Any amount of 1000 or more repeats are seen only with congenital DM1. 

Epidemiology including risk factors and primary prevention

  1. Myotonic dystrophy has a worldwide incidence of 1 per 7500 to 8000. 
  2. Congenital cases (DM1) take place in about 2.1 to 28.6 /100,000 live births.
  3. Although males and females are equally affected by DM1, maternal inheritance is typically associated with the congenital form. Mothers may be mildly affected or asymptomatic and are commonly undiagnosed. 
  4. If a parent is detected to have positive molecular testing for DM1, a first-degree family member has a 50% risk of being affected.
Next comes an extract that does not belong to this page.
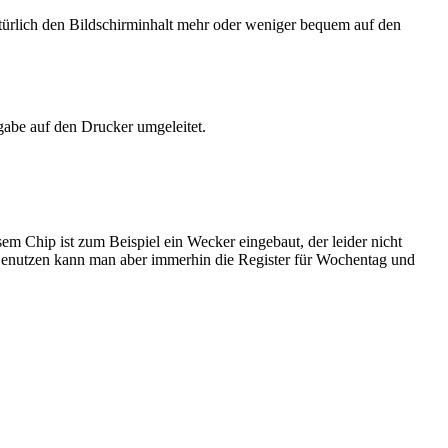
türlich den Bildschirminhalt mehr oder weniger bequem auf den
sgabe auf den Drucker umgeleitet.
m Chip ist zum Beispiel ein Wecker eingebaut, der leider nicht
 Benutzen kann man aber immerhin die Register für Wochentag und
Advisement for prenatal or pre-implantation testing is possible.  Fetal cell DNA can be assessed at 15-18 weeks of gestation and chorionic villus sampling can be done at 10-12 weeks of gestation to test for DM1.


The DMPK repeats, located in the 3′ untranslated region of the gene, are believed to produce a toxic RNA which is retained in cell nuclei.  This leads to dysfunctional transcription of a variety of genes, not only reducing the DMPK transcript itself on the affected allele, but also affecting multiple organ systems.  Organ systems affected include skeletal muscles via CLCN (chloride channel 1) and TNNT3 (troponin 3), heart, eye, smooth muscle, brain, and hormonal pathways particularly those involved in circadian rhythm and insulin sensitivity.  The role of having a reduced amount of the DMPK protein itself, a serine-threonine protein kinase, is unclear.

Disease progression including natural history, disease phases or stages, disease trajectory (clinical features and presentation over time)

  1. Premature delivery is common in congenital DM1 and the condition can be mistaken for or even coexist with cerebral palsy.
  2. Myotonia is usually clinically absent in infancy and may or may not be present electromyographically.
  3. Earliest symptoms are reduced fetal movement, talipes equinovarus, and polyhydramnios. 
  4. Initial symptoms include hypotonia (as opposed to myotonia), generalized atrophy, and myopathic facies such as tented upper lip, high-arched palate, and triangular-shaped mouth. 
  5. 50% develop neonatal respiratory distress and require mechanical ventilation. 
  6. Additionally, due to oromotor weakness, there is failure to thrive as well.  These neonates require tube feedings.
  7. Very severely involved newborns may not survive the neonatal period. 
  8. Even if the infants are able to be weaned off from the ventilator and become ambulatory, most have developmental delay.   Developmental delays are seen with motor milestones, speech, and feeding, and intellectual disability is seen in 50-60% of these patients. 
  9. Behavioral disorder such as ADHD and autistic are also seen in these children. 
  10. Weakness is typically seen first in distal muscles and later in more proximal muscles.  This is in contrast to many dystrophies which present with proximal weakness first. 
  11. Children typically require bracing for ambulation but can become wheelchair dependent due to progression of weakness.
  12. Decline is due to progressive loss of functional muscle fibers, decreased endurance, pulmonary function, and cardiac impairment. 

Lifespan is into adulthood but shortened, averaging mid-forties.  25% of patients die before 18 months of age and 50% die before the mid-30s.  Younger age of onset, more severe muscle weakness, and cardiac arrhythmias are associated with increased risk of death. 

People with premutation should remain asymptomatic with normal life span, whereas mildly affected individuals may have near-normal life expectancy into at least their sixties, and “classic” cases average late forties to fifties.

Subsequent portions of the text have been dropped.